Silvio Berlusconi im Jahr 1994 bei einer Pressekonferenz.

© dpa/epa/Ansa/Uncredited

Sein Traum von der Staatspräsidentschaft ist Anfang 2022 definitiv geplatzt. Im Ausland ist Berlusconi spätestens nach dem Auffliegen der „Ruby-Affäre“ ohnehin nur noch als eine Art italienische Freakshow wahrgenommen worden.

Doch auf seine Weise war er eine Figur der Avantgarde: „Sua Emittenza“, wie er ironisch genannt wurde, hat Italien in eine „Mediokratie“ verwandelt, in welcher nicht mehr Parteien und Programme, sondern nur noch Personen, Geld und Berühmtheit zählen.

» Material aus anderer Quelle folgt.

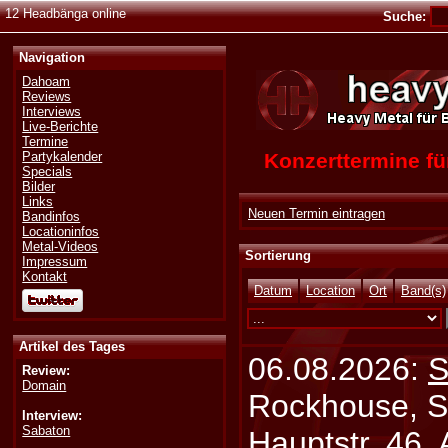
12 Headbänga online
Suche:
Navigation
Dahoam
Reviews
Interviews
Live-Berichte
Termine
Konzerttermine 
Partykalender
Specials
Bilder
Links
Neuen Termin eintragen
Bandinfos
Locationinfos
Metal-Videos
Sortierung
Impressum
Kontakt
Datum
Location
Ort
Band(s)
Artikel des Tages
06.08.2026:
S
Review:
Domain
Rockhouse, S
Interview:
Sabaton
Hauptstr. 46,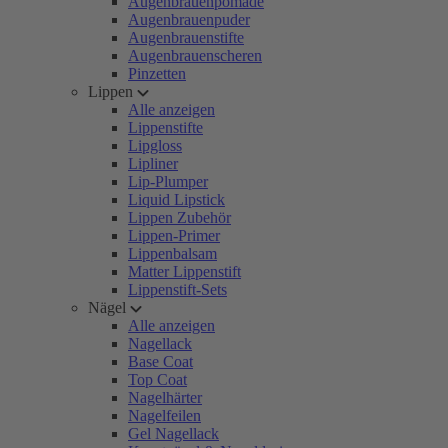
Augenbrauenpomade
Augenbrauenpuder
Augenbrauenstifte
Augenbrauenscheren
Pinzetten
Lippen
Alle anzeigen
Lippenstifte
Lipgloss
Lipliner
Lip-Plumper
Liquid Lipstick
Lippen Zubehör
Lippen-Primer
Lippenbalsam
Matter Lippenstift
Lippenstift-Sets
Nägel
Alle anzeigen
Nagellack
Base Coat
Top Coat
Nagelhärter
Nagelfeilen
Gel Nagellack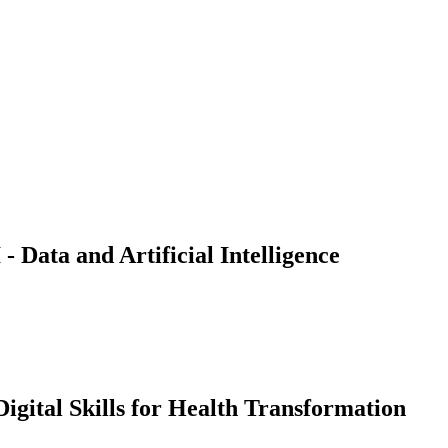
Data and Artificial Intelligence
gital Skills for Health Transformation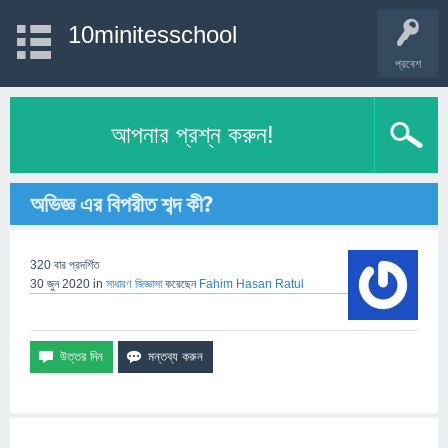
10minitesschool
প্রবেশ
আপনার প্রশ্ন করুন!
অভিজ্ঞ এর বিপরীত শব্দ কী?
320
বার প্রদর্শিত
30 জুন 2020
in
সাধারণ
জিজ্ঞাসা
করেছেন
Fahim Hasan Ratul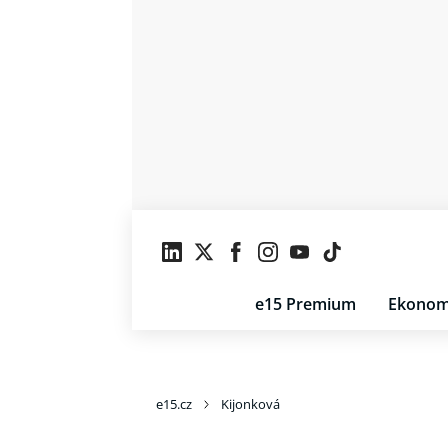
e15 Premium
Ekonom
e15.cz
Kijonková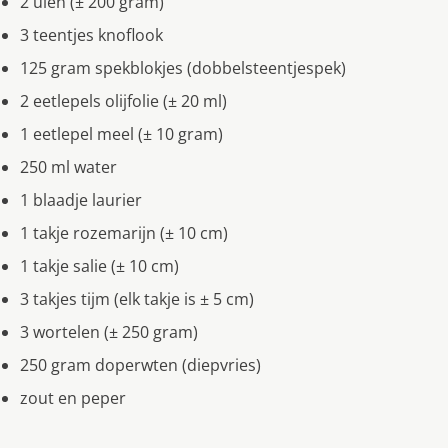
2 uien (± 200 gram)
3 teentjes knoflook
125 gram spekblokjes (dobbelsteentjespek)
2 eetlepels olijfolie (± 20 ml)
1 eetlepel meel (± 10 gram)
250 ml water
1 blaadje laurier
1 takje rozemarijn (± 10 cm)
1 takje salie (± 10 cm)
3 takjes tijm (elk takje is ± 5 cm)
3 wortelen (± 250 gram)
250 gram doperwten (diepvries)
zout en peper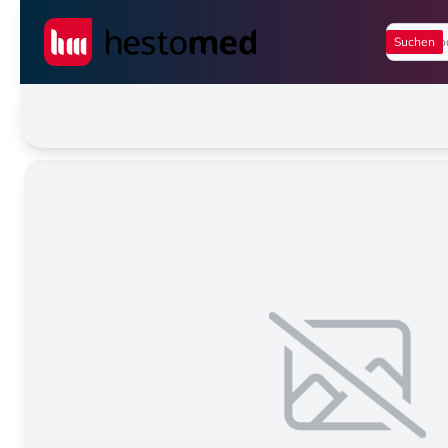
Seiwert GmbH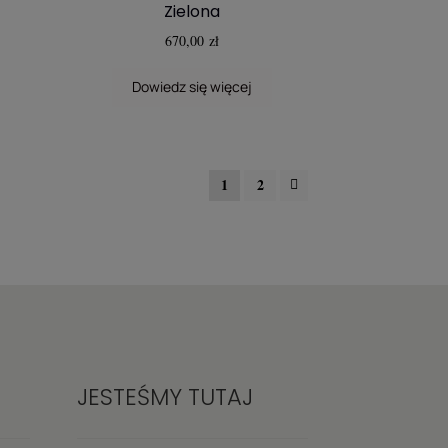
Zielona
670,00
zł
Dowiedz się więcej
1
2
JESTEŚMY TUTAJ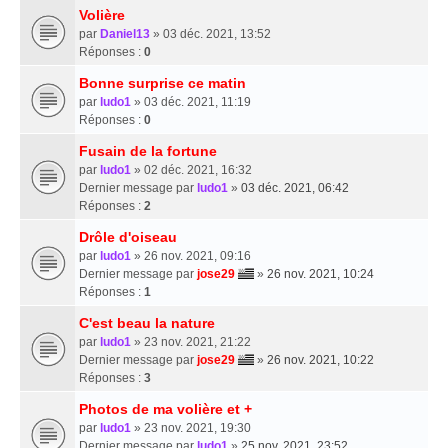
Volière
par
Daniel13
» 03 déc. 2021, 13:52
Réponses :
0
Bonne surprise ce matin
par
ludo1
» 03 déc. 2021, 11:19
Réponses :
0
Fusain de la fortune
par
ludo1
» 02 déc. 2021, 16:32
Dernier message par
ludo1
»
03 déc. 2021, 06:42
Réponses :
2
Drôle d'oiseau
par
ludo1
» 26 nov. 2021, 09:16
Dernier message par
jose29
»
26 nov. 2021, 10:24
Réponses :
1
C'est beau la nature
par
ludo1
» 23 nov. 2021, 21:22
Dernier message par
jose29
»
26 nov. 2021, 10:22
Réponses :
3
Photos de ma volière et +
par
ludo1
» 23 nov. 2021, 19:30
Dernier message par
ludo1
»
25 nov. 2021, 23:52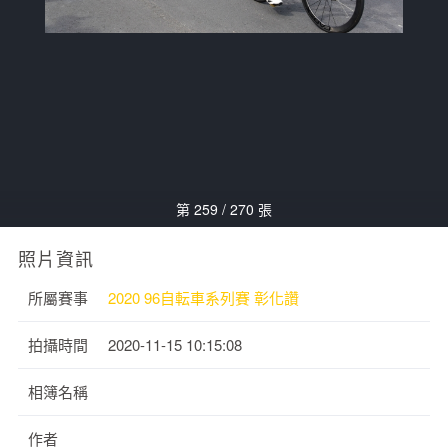
第 259 / 270 張
照片資訊
所屬賽事
2020 96自転車系列賽 彰化讚
拍攝時間
2020-11-15 10:15:08
相簿名稱
作者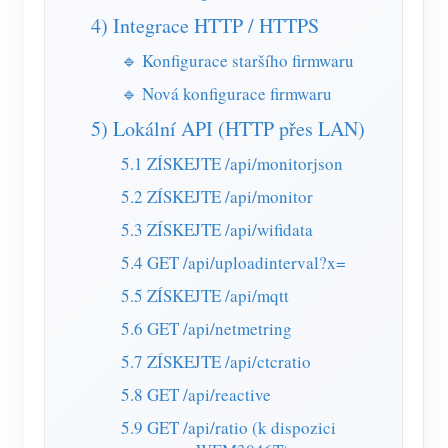
4) Integrace HTTP / HTTPS
🔹 Konfigurace staršího firmwaru
🔹 Nová konfigurace firmwaru
5) Lokální API (HTTP přes LAN)
5.1 ZÍSKEJTE /api/monitorjson
5.2 ZÍSKEJTE /api/monitor
5.3 ZÍSKEJTE /api/wifidata
5.4 GET /api/uploadinterval?x=
5.5 ZÍSKEJTE /api/mqtt
5.6 GET /api/netmetring
5.7 ZÍSKEJTE /api/ctcratio
5.8 GET /api/reactive
5.9 GET /api/ratio (k dispozici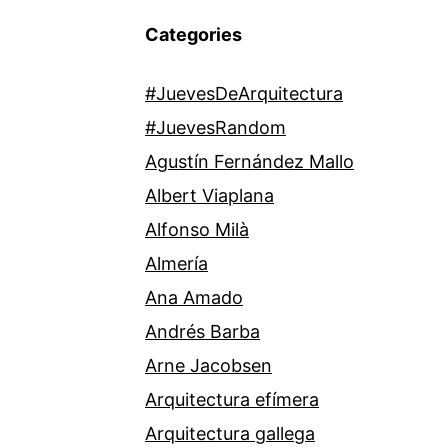
Categories
#JuevesDeArquitectura
#JuevesRandom
Agustín Fernández Mallo
Albert Viaplana
Alfonso Milà
Almería
Ana Amado
Andrés Barba
Arne Jacobsen
Arquitectura efímera
Arquitectura gallega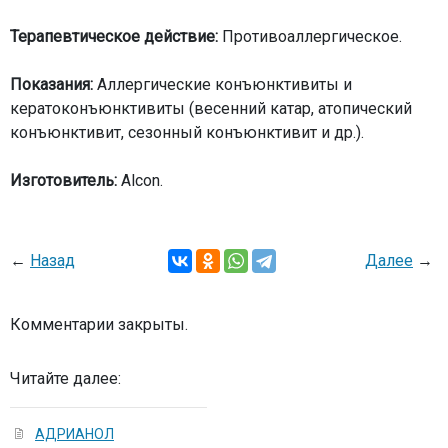
Терапевтическое действие:
Противоаллергическое.
Показания:
Аллергические конъюнктивиты и
кератоконъюнктивиты (весенний катар, атопический
конъюнктивит, сезонный конъюнктивит и др.).
Изготовитель:
Alcon.
←
Назад
Далее
→
Комментарии закрыты.
Читайте далее:
АДРИАНОЛ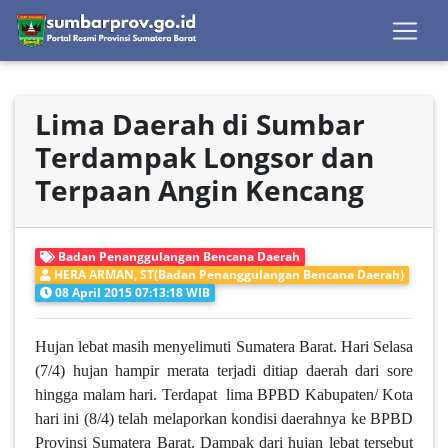
Lima Daerah di Sumbar
Terdampak Longsor dan
Terpaan Angin Kencang
Badan Penanggulangan Bencana Daerah
HERA ARMAN, ST(Badan Penanggulangan Bencana Daerah)
08 April 2015 07:13:18 WIB
Hujan lebat masih menyelimuti Sumatera Barat. Hari Selasa
(7/4) hujan hampir merata terjadi ditiap daerah dari sore
hingga malam hari. Terdapat lima BPBD Kabupaten/ Kota
hari ini (8/4) telah melaporkan kondisi daerahnya ke BPBD
Provinsi Sumatera Barat. Dampak dari hujan lebat tersebut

Er war mit seinen Privat-TV-Sendern zugleich Schöpfer und Geschöpf dieser modernen Unterhaltungsdemokratie. Silvio Berlusconi, schrieb der US-Autor und Italienkenner Alexander Stille in seinem Buch „Citizen Berlusconi“, möge als bizarre, unverständliche und ausschließlich in Italien vorstellbare Figur erscheinen.

„Aber er hat zahlreiche politische Tendenzen unserer Tage vorweggenommen.“ Stille hat sein Buch im Jahr 2006 veröffentlicht. Das Beispiel von Donald Trump belegt, dass seine Analyse heute gültiger ist denn je.